Exercise objective ::
Copy each line of the listing that includes "этом".

*** Opening Source records ***

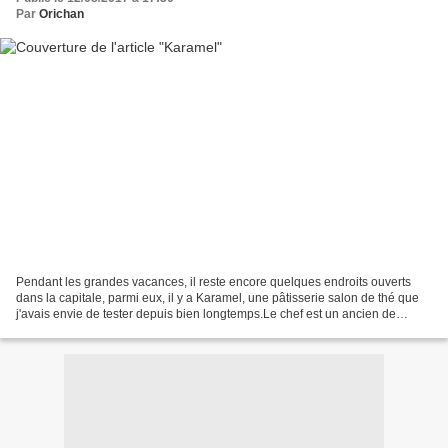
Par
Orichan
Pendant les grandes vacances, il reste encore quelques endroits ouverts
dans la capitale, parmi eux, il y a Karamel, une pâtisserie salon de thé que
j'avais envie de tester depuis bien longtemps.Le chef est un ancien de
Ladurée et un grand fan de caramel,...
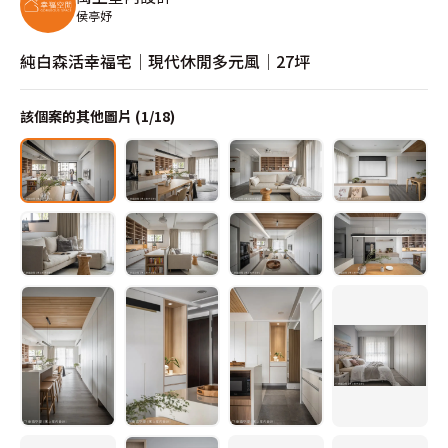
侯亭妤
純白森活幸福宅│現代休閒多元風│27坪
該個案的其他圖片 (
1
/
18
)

*** Closing Source records ***
*** Opening Source records ***

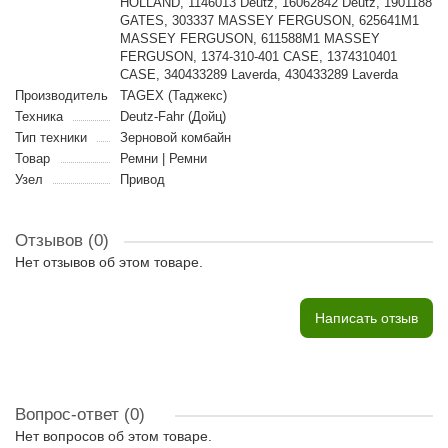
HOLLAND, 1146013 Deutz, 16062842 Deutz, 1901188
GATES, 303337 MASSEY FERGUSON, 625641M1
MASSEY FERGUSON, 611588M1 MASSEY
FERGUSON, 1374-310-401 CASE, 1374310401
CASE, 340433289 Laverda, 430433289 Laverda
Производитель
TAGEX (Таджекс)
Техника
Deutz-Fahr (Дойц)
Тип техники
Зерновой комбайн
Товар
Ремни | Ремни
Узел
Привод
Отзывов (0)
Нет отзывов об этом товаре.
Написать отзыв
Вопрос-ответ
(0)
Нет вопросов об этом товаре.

*** Closing Source records ***

Answer for the task ::
Нет отзывов об этом товаре.
Нет вопросов об этом товаре.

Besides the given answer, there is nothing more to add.